The rainy season is between November and May. The altitude at the crater rim is about 2286 metres above sea level, and temperatures can get quite chilly in the evening, especially between May to September.
Located in the Ngorongoro Conversation Area, the Ngorongoro Crater lies in an exceptional geographical position, forming a spectacular bowl of 265 km2 with a heavily forested rim rising to 600m. The crater is thought to have appeared 2.5 million years ago from a large active volcano whose cone collapsed
The Gorge is found in the Ngorongoro Conservation Area where human has been part of the Ngorongoro landscape for millions of years. The findings of Dr. Louis Leakey have scientifically proved that, the earliest man has lived here. The hominid footprints preserved in the volcanic rock dated way back to 3,600,000 years old.
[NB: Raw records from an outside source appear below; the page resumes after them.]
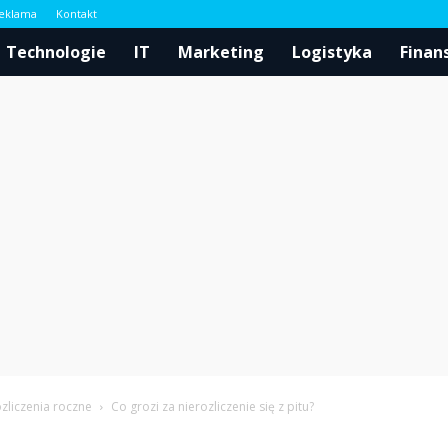
eklama
Kontakt
l
Technologie
IT
Marketing
Logistyka
Finan
zliczenia roczne
Co grozi za nierozliczenie się z pitu?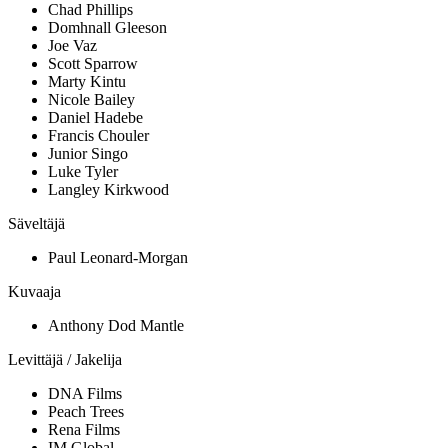
Chad Phillips
Domhnall Gleeson
Joe Vaz
Scott Sparrow
Marty Kintu
Nicole Bailey
Daniel Hadebe
Francis Chouler
Junior Singo
Luke Tyler
Langley Kirkwood
Säveltäjä
Paul Leonard-Morgan
Kuvaaja
Anthony Dod Mantle
Levittäjä / Jakelija
DNA Films
Peach Trees
Rena Films
IM Global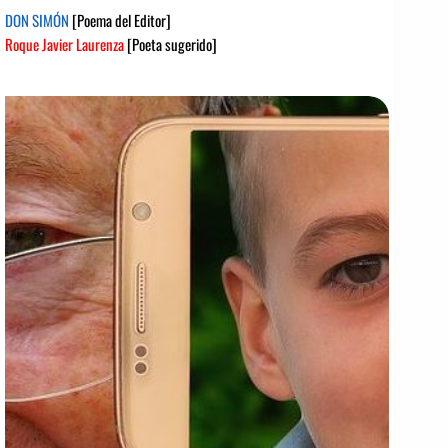
DON SIMÓN
[Poema del Editor]
Roque Javier Laurenza
[Poeta sugerido]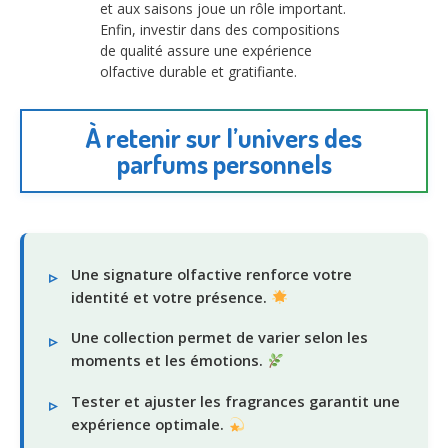
et aux saisons joue un rôle important.
Enfin, investir dans des compositions
de qualité assure une expérience
olfactive durable et gratifiante.
À retenir sur l’univers des
parfums personnels
Une signature olfactive renforce votre
identité et votre présence.
Une collection permet de varier selon les
moments et les émotions.
Tester et ajuster les fragrances garantit une
expérience optimale.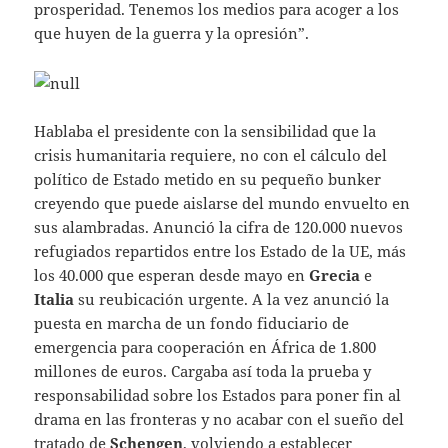
prosperidad. Tenemos los medios para acoger a los
que huyen de la guerra y la opresión”.
Hablaba el presidente con la sensibilidad que la
crisis humanitaria requiere, no con el cálculo del
político de Estado metido en su pequeño bunker
creyendo que puede aislarse del mundo envuelto en
sus alambradas. Anunció la cifra de 120.000 nuevos
refugiados repartidos entre los Estado de la UE, más
los 40.000 que esperan desde mayo en
Grecia
e
Italia
su reubicación urgente. A la vez anunció la
puesta en marcha de un fondo fiduciario de
emergencia para cooperación en África de 1.800
millones de euros. Cargaba así toda la prueba y
responsabilidad sobre los Estados para poner fin al
drama en las fronteras y no acabar con el sueño del
tratado de
Schengen
, volviendo a establecer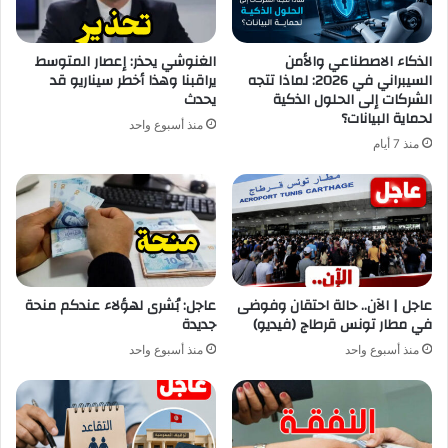
الذكاء الاصطناعي والأمن
الغنوشي يحذر: إعصار المتوسط
السيبراني في 2026: لماذا تتجه
يراقبنا وهذا أخطر سيناريو قد
الشركات إلى الحلول الذكية
يحدث
لحماية البيانات؟
منذ أسبوع واحد
منذ 7 أيام
عاجل | الآن.. حالة احتقان وفوضى
عاجل: بُشرى لهؤلاء عندكم منحة
في مطار تونس قرطاج (فيديو)
جديدة
منذ أسبوع واحد
منذ أسبوع واحد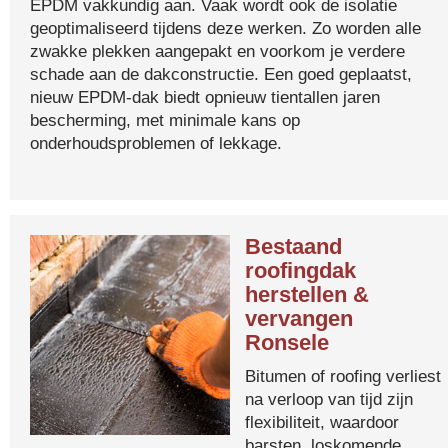
EPDM vakkundig aan. Vaak wordt ook de isolatie
geoptimaliseerd tijdens deze werken. Zo worden alle
zwakke plekken aangepakt en voorkom je verdere
schade aan de dakconstructie. Een goed geplaatst,
nieuw EPDM-dak biedt opnieuw tientallen jaren
bescherming, met minimale kans op
onderhoudsproblemen of lekkage.
Bestaand
roofingdak
herstellen &
vervangen
Ronsele
Bitumen of roofing verliest
na verloop van tijd zijn
flexibiliteit, waardoor
barsten, loskomende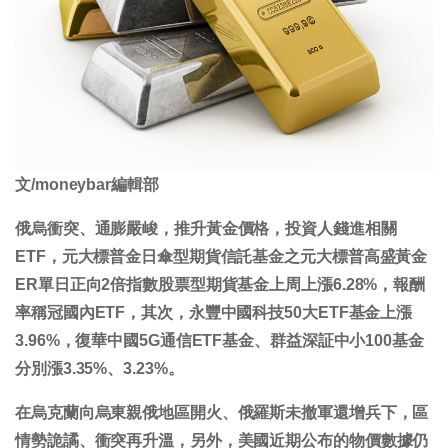
文/moneybar編輯部
俄烏衝突、通膨嚴峻，推升黃金價格，投資人錢進相關
ETF，元大標普金日傘型期貨信託基金之元大標普高盛黃金
ER單日正向2倍指數股票型期貨基金上周上漲6.28%，報酬
率稱冠國內ETF，其次，永豐中國科技50大ETF基金上漲
3.96%，復華中國5G通信ETF基金、群益深証中小100基金
分別漲3.35%、3.23%。
在烏克蘭向烏東親俄地區開火、俄羅斯未撤軍還增兵下，區
情勢詭譎、衝突再升溫，另外，美國近期公布的物價數據仍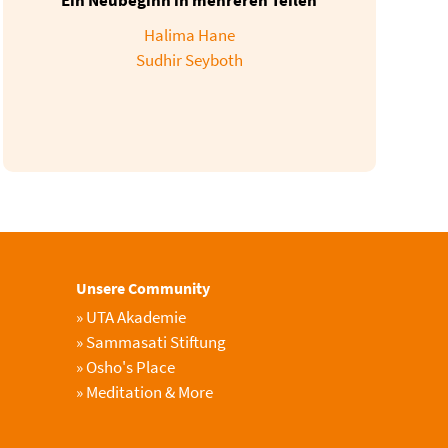
Halima Hane
Sudhir Seyboth
Unsere Community
»
UTA Akademie
»
Sammasati Stiftung
»
Osho's Place
»
Meditation & More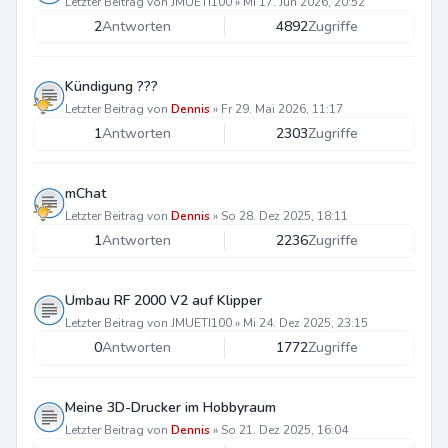
Letzter Beitrag von
JMUETI100
»
Mi 17. Jun 2026, 20:52
2
Antworten
4892
Zugriffe
Kündigung ???
Letzter Beitrag von
Dennis
»
Fr 29. Mai 2026, 11:17
1
Antworten
2303
Zugriffe
mChat
Letzter Beitrag von
Dennis
»
So 28. Dez 2025, 18:11
1
Antworten
2236
Zugriffe
Umbau RF 2000 V2 auf Klipper
Letzter Beitrag von
JMUETI100
»
Mi 24. Dez 2025, 23:15
0
Antworten
1772
Zugriffe
Meine 3D-Drucker im Hobbyraum
Letzter Beitrag von
Dennis
»
So 21. Dez 2025, 16:04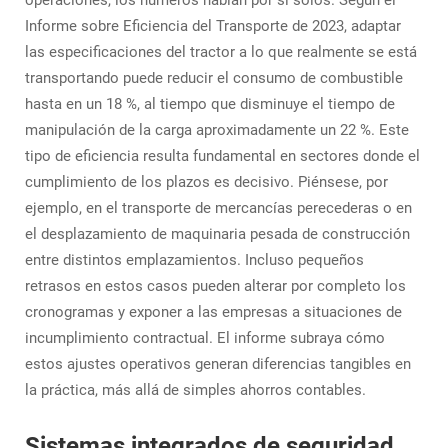
operaciones, los números hablan por sí solos. Según el
Informe sobre Eficiencia del Transporte de 2023, adaptar
las especificaciones del tractor a lo que realmente se está
transportando puede reducir el consumo de combustible
hasta en un 18 %, al tiempo que disminuye el tiempo de
manipulación de la carga aproximadamente un 22 %. Este
tipo de eficiencia resulta fundamental en sectores donde el
cumplimiento de los plazos es decisivo. Piénsese, por
ejemplo, en el transporte de mercancías perecederas o en
el desplazamiento de maquinaria pesada de construcción
entre distintos emplazamientos. Incluso pequeños
retrasos en estos casos pueden alterar por completo los
cronogramas y exponer a las empresas a situaciones de
incumplimiento contractual. El informe subraya cómo
estos ajustes operativos generan diferencias tangibles en
la práctica, más allá de simples ahorros contables.
Sistemas integrados de seguridad,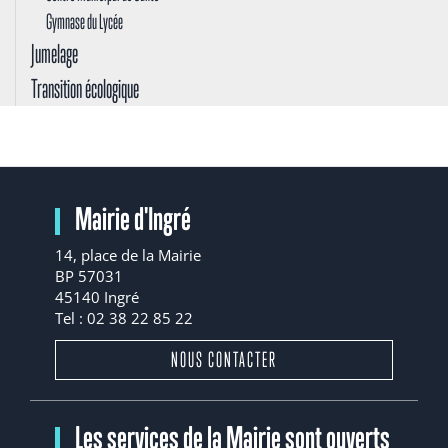
Gymnase du Lycée
Jumelage
Transition écologique
Mairie d'Ingré
14, place de la Mairie
BP 57031
45140 Ingré
Tel : 02 38 22 85 22
NOUS CONTACTER
Les services de la Mairie sont ouverts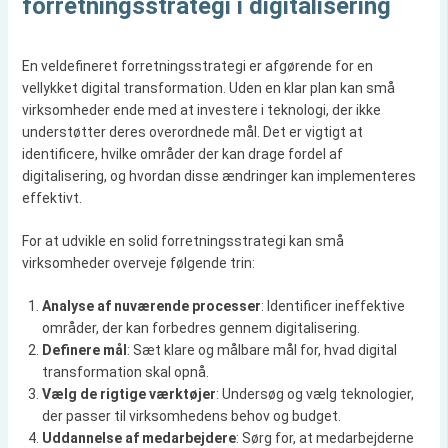
forretningsstrategi i digitalisering
En veldefineret forretningsstrategi er afgørende for en
vellykket digital transformation. Uden en klar plan kan små
virksomheder ende med at investere i teknologi, der ikke
understøtter deres overordnede mål. Det er vigtigt at
identificere, hvilke områder der kan drage fordel af
digitalisering, og hvordan disse ændringer kan implementeres
effektivt.
For at udvikle en solid forretningsstrategi kan små
virksomheder overveje følgende trin:
Analyse af nuværende processer
: Identificer ineffektive
områder, der kan forbedres gennem digitalisering.
Definere mål
: Sæt klare og målbare mål for, hvad digital
transformation skal opnå.
Vælg de rigtige værktøjer
: Undersøg og vælg teknologier,
der passer til virksomhedens behov og budget.
Uddannelse af medarbejdere
: Sørg for, at medarbejderne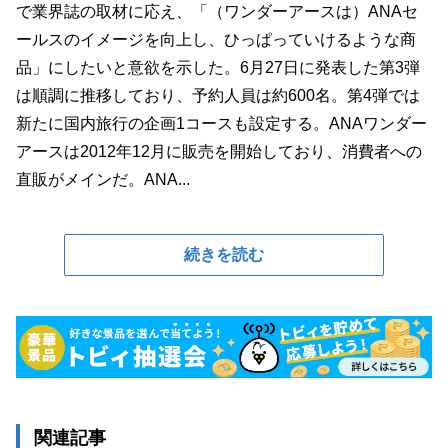
で業界誌の取材に応え、「（ワンダーアースは）ANAセ
ールスのイメージを向上し、ひっぱっていけるような商
品」にしたいと意欲を示した。6月27日に発表した第3弾
は順調に推移しており、予約人員は約600名。第4弾では
新たに国内旅行の企画1コースも設定する。ANAワンダー
アースは2012年12月に販売を開始しており、消費者への
直販がメインだ。ANA...
続きを読む
関連記事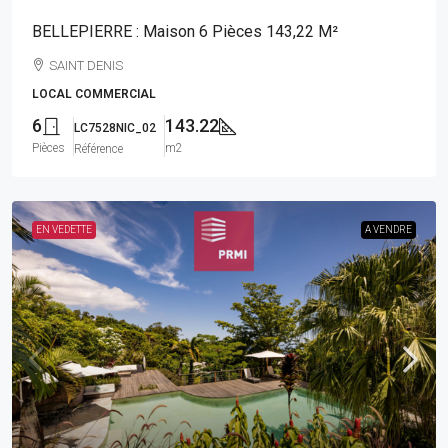
BELLEPIERRE : Maison 6 Pièces 143,22 M²
SAINT DENIS
LOCAL COMMERCIAL
6
143.22
LC7528NIC_02
Pièces
m2
Référence
EN VEDETTE
A VENDRE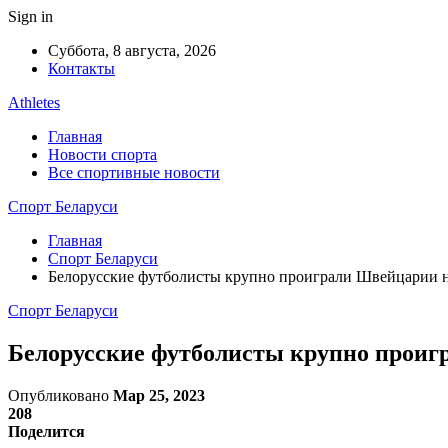
Sign in
Суббота, 8 августа, 2026
Контакты
Athletes
Главная
Новости спорта
Все спортивные новости
Спорт Беларуси
Главная
Спорт Беларуси
Белорусские футболисты крупно проиграли Швейцарии н
Спорт Беларуси
Белорусские футболисты крупно проиг
Опубликовано
Мар 25, 2023
208
Поделится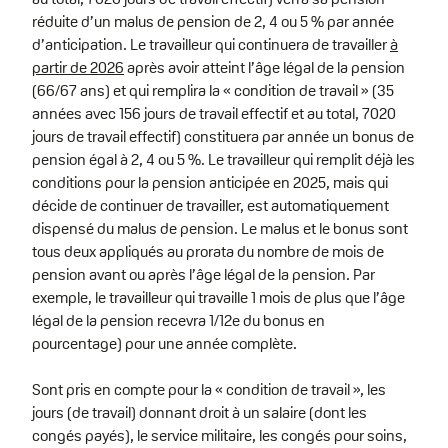
réduite d’un malus de pension de 2, 4 ou 5 % par année
d’anticipation. Le travailleur qui continuera de travailler
à
partir de 2026
après avoir atteint l’âge légal de la pension
(66/67 ans) et qui remplira la « condition de travail » (35
années avec 156 jours de travail effectif et au total, 7020
jours de travail effectif) constituera par année un bonus de
pension égal à 2, 4 ou 5 %. Le travailleur qui remplit déjà les
conditions pour la pension anticipée en 2025, mais qui
décide de continuer de travailler, est automatiquement
dispensé du malus de pension. Le malus et le bonus sont
tous deux appliqués au prorata du nombre de mois de
pension avant ou après l’âge légal de la pension. Par
exemple, le travailleur qui travaille 1 mois de plus que l’âge
légal de la pension recevra 1/12e du bonus en
pourcentage) pour une année complète.
Sont pris en compte pour la « condition de travail », les
jours (de travail) donnant droit à un salaire (dont les
congés payés), le service militaire, les congés pour soins,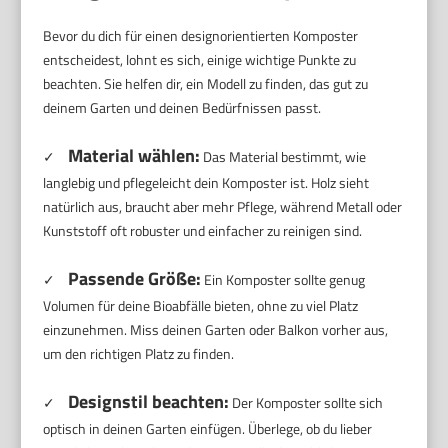
Bevor du dich für einen designorientierten Komposter
entscheidest, lohnt es sich, einige wichtige Punkte zu
beachten. Sie helfen dir, ein Modell zu finden, das gut zu
deinem Garten und deinen Bedürfnissen passt.
Material wählen:
✓
Das Material bestimmt, wie
langlebig und pflegeleicht dein Komposter ist. Holz sieht
natürlich aus, braucht aber mehr Pflege, während Metall oder
Kunststoff oft robuster und einfacher zu reinigen sind.
Passende Größe:
✓
Ein Komposter sollte genug
Volumen für deine Bioabfälle bieten, ohne zu viel Platz
einzunehmen. Miss deinen Garten oder Balkon vorher aus,
um den richtigen Platz zu finden.
Designstil beachten:
✓
Der Komposter sollte sich
optisch in deinen Garten einfügen. Überlege, ob du lieber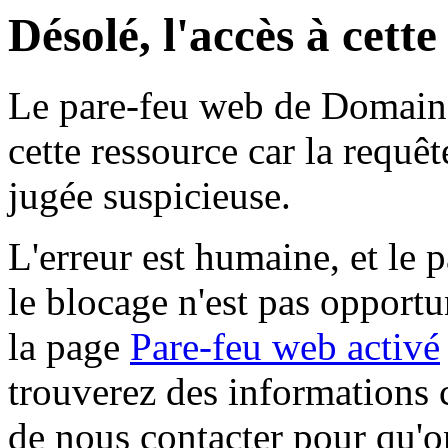
Désolé, l'accès à cett
Le pare-feu web de Domaine 
cette ressource car la requê
jugée suspicieuse.
L'erreur est humaine, et le p
le blocage n'est pas opportu
la page
Pare-feu web activé
trouverez des informations 
de nous contacter pour qu'o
Useful information and education can be obtained from the Gorge Museum and on-site interpretations.
The conservation area is also famous for its ‘endless plains’ of the Serengeti. It is also home to Olduvai Gorge, where fossil remains of the one of the earliest known specimens of the human genus, Homo Habilis, and 3.5-million-year-old human footprints have been discovered. The Ngorongoro Conservation Area is an extraordinary volcanic landscape. It is rich and fertile, with lush forests, stunning craters and beautiful lakes, including Lake Makat, a central soda lake filled by the Munge river.
Ndutu is located in the Ngorongoro Conservation Area, in the south-eastern plains of the Serengeti ecosystem. The plains around Ndutu are the main holding ground for migratory animals where vast herds congregate and linger for more than four months, from December to April, before they start moving across the Serengeti in search of greener pastures and water.
Ndutu area forms an important part of the Serengeti ecosystem, in particular the short grass plains which provide calving grounds for wildebeest and other migratory animals.
Empakai Crater (sometimes spelled Empakaa Crater) is just what you’re looking for among unique natural wonders of Africa in the Ngorongoro Conservation Area.
With support and accompanied from armed ranger, you’ll trek up to the crater rim for a spectacular view of the Ngorongoro Highlanders and surrounds before descending into a verdant lost world sheltered by the ruined walls of a former volcano. It’s like something out of cinema, and it can be added to any itinerary including the Ngorongoro region.
It is a collapsed volcanic caldera that stands at 300 metres in height and more than 6 kilometres in width. At its heart likes Empakai Lake, a deep alkaline lake that stretches to depths of around 85 metres and covers three quarters of the crater’s floor. From Empakai Crater’s towering rim, it is possible to see landmarks such as Mount Kilimanjaro, the Great Rift Valley, and Ol Doinyo Lengai volcano.
An Empakai Crater trekking tour is a fantastic add-on to a safari to Ngorongoro, but can be added to any itinerary with minimal fuss. Itlies roughly 3-4 hours’ drive from the majority of Ngorongoro accommodations, so treks are a full day activity.
Once you’ve arrived, the walk from the crater rim to the crater floor is relatively short – little more than half an hour. Completing a circuit of Empakai Lake takes approximately four hours, although you can spend as little as an hour on the crater floor if you’re pressed for time.
Climbing back up to the crater rim takes 45 minutes to one hour, with a return drive possible if you’d rather not camp in the area.
Trekking tours of Empakai Crater can also be combined with trekking to Ol Doinyo Lengai or Olmoti Crater upon request.